От толчка я падаю на спину, так, что перед глазами мелькают звезды. Во рту вкус крови. Я чувствую сильный жар. Если бы не Кэл, огонь испепелил бы меня. Но вместо этого пламя лижет его руки и спину, безвредное, как материнская ласка. Пожар гаснет так же быстро, как и возникает, усмиренный силой Кэла. Но даже принц не в состоянии восстановить хвост самолета – или помешать нам свалиться с неба. От грохота у меня вот-вот расколется голова – самолет ревет, как поезд, визжит голосами тысячи банши. Я хватаюсь за все подряд, за металл, за чужие тела.
Когда дым развеивается, я вижу черное небо – и бронзовые глаза Кэла. Мы держимся друг за друга – двое детей, заключенных в падающей звезде. Черный Бегун вокруг нас разваливается на части, кусок за куском – они отрываются с душераздирающим скрежетом. С каждой секундой самолета становится все меньше. Наконец остаются лишь тонкие полосы металла. Холод обжигает, трудно дышать, и невозможно сделать хоть что-либо по собственной воле. Я цепляюсь за кусок железа под собой – единственное, что уцелело, – и, прикрыв глаза, смотрю на темную землю, которая приближается с каждой секундой. Мимо проносится тень. У нее электрическое сердце и блестящие крылья. «Дракон».
Мой желудок валится вниз вместе с обломками Черного Бегуна. Нет сил даже кричать. Зато кричат остальные. Я слышу их всех – они вопят, умоляют, просят пощады у земного притяжения. Летящий вокруг металл содрогается, и раздается знакомый лязг.

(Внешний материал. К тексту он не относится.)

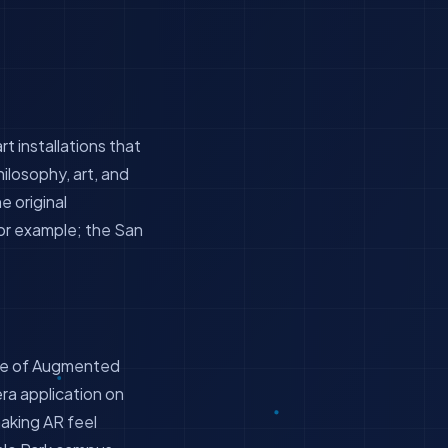
rt installations that
ilosophy, art, and
he original
For example; the San
ple of Augmented
era application on
making AR feel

Отдельные куски словно притягивает друг к другу. Ахнув, я понимаю, что происходит.
Самолет перестал быть самолетом. Это клетка, стальная западня.
Могила.
Если бы я могла говорить, я попросила бы у Кэла прощения, сказала бы, что люблю его, что он мне нужен. Но от ветра и скорости падения захватывает дух. Слов больше нет. Прикосновение Кэла до боли знакомо – одной рукой он касается моей шеи, поворачивая меня лицом к себе. Он тоже не может говорить. Но я принимаю его извинения, а он мои. Мы не видим ничего, кроме друг друга. Ни огней Корвиума на горизонте, ни земли, которая летит навстречу, ни судьбы, которая нас ожидает. Нет ничего, кроме глаз Кэла. Даже в темноте они сияют.